_WHAT THE TASK REQUIRES_
Your response should contain every line from the data below that holds the string "Round".

_TASK INPUT_

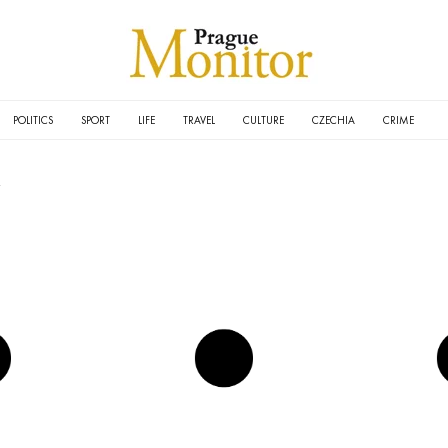
POLITICS
SPORT
LIFE
TRAVEL
CULTURE
CZECHIA
CRIME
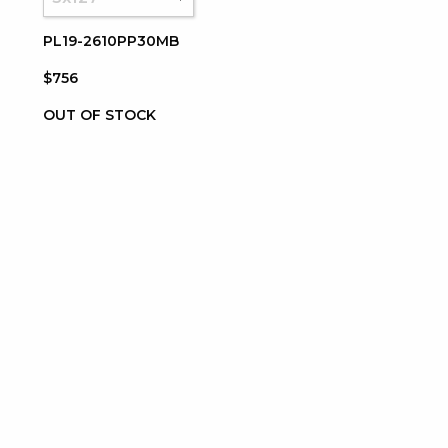
PL19-2610PP30MB
$756
OUT OF STOCK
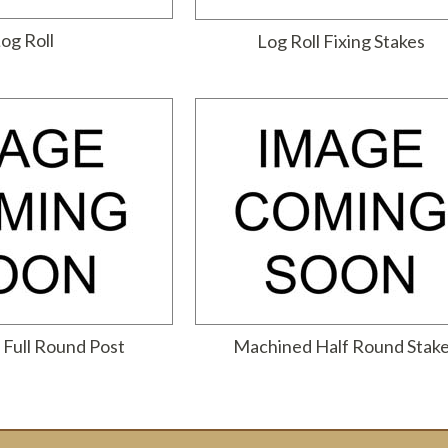
og Roll
Log Roll Fixing Stakes
Full Round Post
Machined Half Round Stak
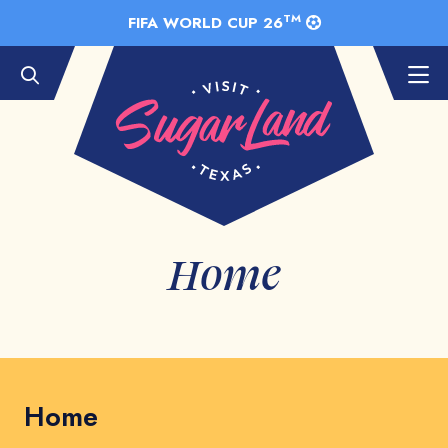
Skip to Main Content
TM
FIFA WORLD CUP 26
Home
Home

_ANSWER AREA_
Full Round Post
Machined Half Round Stak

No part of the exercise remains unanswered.